TASK OBJECTIVE - What lines of the data below hold the string "with"? Copy each one out.

======

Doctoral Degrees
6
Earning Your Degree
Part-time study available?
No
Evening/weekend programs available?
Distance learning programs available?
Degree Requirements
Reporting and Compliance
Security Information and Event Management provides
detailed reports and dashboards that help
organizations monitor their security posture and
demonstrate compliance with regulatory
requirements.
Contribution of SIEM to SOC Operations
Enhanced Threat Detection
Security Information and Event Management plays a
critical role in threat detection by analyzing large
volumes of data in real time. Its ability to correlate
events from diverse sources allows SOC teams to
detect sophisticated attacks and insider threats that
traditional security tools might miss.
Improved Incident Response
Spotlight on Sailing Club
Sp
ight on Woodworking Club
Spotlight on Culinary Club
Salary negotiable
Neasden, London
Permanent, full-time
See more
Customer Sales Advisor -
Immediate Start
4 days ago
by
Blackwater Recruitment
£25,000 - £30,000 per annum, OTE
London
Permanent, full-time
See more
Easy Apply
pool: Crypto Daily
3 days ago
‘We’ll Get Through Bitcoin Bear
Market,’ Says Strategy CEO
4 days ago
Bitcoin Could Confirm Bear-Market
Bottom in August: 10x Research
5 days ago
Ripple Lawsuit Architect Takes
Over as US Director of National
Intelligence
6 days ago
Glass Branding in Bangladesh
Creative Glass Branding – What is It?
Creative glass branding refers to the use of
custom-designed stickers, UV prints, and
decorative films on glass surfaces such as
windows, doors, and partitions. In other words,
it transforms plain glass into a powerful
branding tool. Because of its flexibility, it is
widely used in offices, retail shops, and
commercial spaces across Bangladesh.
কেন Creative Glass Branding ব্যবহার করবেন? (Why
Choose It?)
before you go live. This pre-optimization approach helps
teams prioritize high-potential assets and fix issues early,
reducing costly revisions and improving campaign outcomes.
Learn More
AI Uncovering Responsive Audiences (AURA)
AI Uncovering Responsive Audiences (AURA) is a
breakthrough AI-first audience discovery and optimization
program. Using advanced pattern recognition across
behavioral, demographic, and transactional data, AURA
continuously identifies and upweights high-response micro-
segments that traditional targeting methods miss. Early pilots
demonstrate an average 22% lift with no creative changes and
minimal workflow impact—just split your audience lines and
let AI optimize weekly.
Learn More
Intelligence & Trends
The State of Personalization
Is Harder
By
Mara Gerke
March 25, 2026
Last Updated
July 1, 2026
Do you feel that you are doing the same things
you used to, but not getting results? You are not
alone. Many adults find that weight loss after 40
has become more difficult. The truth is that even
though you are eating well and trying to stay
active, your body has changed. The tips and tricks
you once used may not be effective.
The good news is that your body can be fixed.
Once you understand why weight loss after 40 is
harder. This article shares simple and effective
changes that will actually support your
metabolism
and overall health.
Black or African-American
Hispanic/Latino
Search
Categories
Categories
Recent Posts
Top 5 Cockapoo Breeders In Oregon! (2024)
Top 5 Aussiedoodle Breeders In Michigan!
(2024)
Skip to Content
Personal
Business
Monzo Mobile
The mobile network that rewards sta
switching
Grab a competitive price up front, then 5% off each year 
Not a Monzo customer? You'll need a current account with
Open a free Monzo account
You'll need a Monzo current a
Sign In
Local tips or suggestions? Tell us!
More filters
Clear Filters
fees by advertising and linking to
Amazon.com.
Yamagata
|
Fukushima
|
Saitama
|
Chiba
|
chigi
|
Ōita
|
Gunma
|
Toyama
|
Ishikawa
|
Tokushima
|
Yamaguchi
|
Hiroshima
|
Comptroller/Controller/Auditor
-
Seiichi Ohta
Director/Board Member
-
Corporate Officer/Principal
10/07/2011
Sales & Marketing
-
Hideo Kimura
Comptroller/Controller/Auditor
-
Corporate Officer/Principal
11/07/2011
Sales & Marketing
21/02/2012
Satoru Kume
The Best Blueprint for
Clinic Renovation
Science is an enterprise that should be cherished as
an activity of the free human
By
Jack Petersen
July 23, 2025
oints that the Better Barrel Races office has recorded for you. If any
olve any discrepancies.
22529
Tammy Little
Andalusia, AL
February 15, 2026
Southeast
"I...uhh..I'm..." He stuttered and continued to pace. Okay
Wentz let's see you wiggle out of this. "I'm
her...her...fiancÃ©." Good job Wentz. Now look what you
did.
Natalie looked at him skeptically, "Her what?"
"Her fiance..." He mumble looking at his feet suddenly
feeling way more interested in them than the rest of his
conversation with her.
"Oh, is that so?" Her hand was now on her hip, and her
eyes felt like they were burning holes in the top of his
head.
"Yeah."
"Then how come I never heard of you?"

======

OUTPUT OF THE EXERCISE -
demonstrate compliance with regulatory
demonstrate an average 22% lift with no creative changes and
Not a Monzo customer? You'll need a current account with
conversation with her.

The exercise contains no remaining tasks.